> [BRIEF]: Using the records below, write out again exactly the lines that begin at the line containing "ready for your brand of delightful, kid-like" and end at the line containing "the bridges, boats, and", and no other lines.

Transcribed page contents:
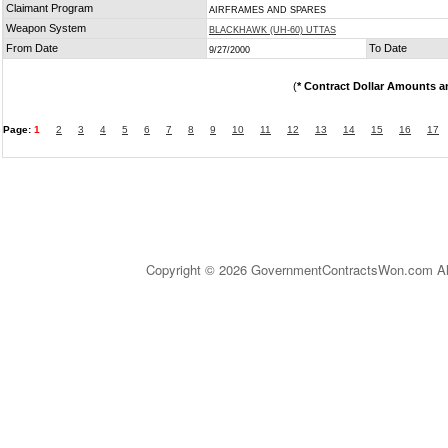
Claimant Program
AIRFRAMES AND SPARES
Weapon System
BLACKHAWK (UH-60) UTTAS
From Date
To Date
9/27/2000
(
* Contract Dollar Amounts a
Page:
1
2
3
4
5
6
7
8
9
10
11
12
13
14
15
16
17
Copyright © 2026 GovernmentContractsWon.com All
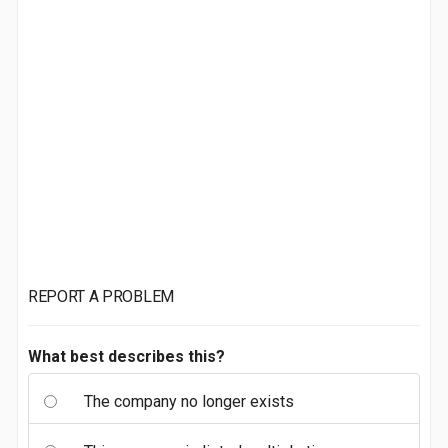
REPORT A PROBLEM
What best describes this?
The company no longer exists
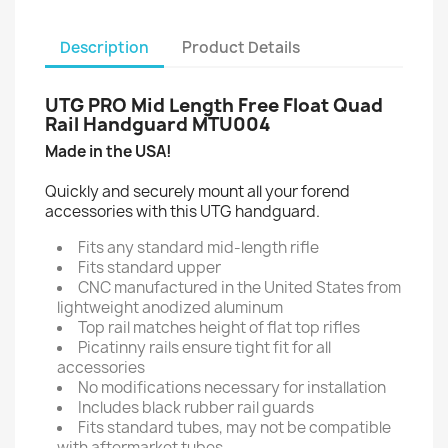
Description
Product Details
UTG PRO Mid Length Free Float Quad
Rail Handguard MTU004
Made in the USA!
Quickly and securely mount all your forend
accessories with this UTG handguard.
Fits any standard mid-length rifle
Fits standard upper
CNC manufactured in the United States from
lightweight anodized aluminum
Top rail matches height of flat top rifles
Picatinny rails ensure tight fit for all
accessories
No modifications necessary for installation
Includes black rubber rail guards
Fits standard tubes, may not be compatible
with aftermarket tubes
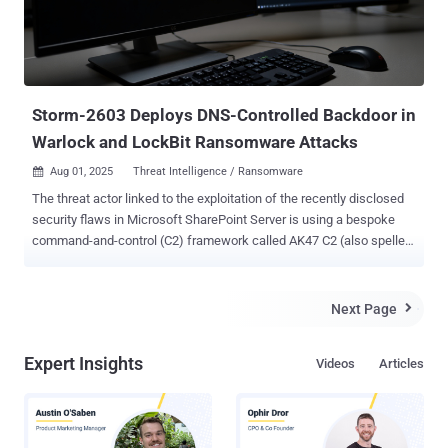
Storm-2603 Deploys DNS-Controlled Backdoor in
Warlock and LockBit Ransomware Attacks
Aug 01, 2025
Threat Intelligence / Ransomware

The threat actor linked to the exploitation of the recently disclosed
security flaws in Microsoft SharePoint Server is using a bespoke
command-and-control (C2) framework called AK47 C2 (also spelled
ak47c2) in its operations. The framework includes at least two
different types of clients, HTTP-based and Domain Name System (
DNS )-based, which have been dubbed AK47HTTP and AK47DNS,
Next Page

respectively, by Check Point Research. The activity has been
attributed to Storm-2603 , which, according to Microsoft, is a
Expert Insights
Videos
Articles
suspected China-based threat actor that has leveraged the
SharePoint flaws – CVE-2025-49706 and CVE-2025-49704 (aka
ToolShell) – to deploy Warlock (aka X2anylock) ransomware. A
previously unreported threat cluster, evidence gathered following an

==

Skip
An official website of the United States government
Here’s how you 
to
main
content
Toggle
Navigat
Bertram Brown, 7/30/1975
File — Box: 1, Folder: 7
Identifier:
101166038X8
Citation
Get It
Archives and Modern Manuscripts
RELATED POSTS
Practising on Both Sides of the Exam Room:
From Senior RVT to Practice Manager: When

* * *

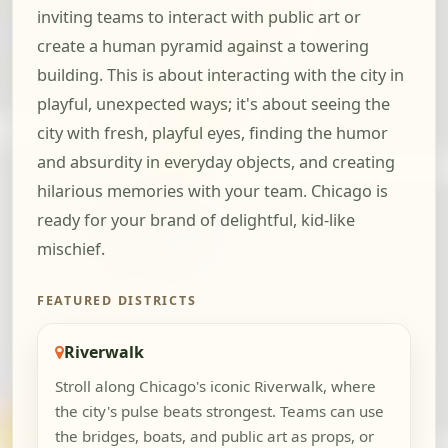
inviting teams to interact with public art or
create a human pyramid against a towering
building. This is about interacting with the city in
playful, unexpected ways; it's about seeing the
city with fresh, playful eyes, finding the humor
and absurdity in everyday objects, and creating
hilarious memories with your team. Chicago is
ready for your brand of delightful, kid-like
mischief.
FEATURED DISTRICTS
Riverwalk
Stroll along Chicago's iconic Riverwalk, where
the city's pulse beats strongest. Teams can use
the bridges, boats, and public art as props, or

> [RESPONSE TO THE TASK]:
ready for your brand of delightful, kid-like
mischief.
FEATURED DISTRICTS
Riverwalk
Stroll along Chicago's iconic Riverwalk, where
the city's pulse beats strongest. Teams can use
the bridges, boats, and public art as props, or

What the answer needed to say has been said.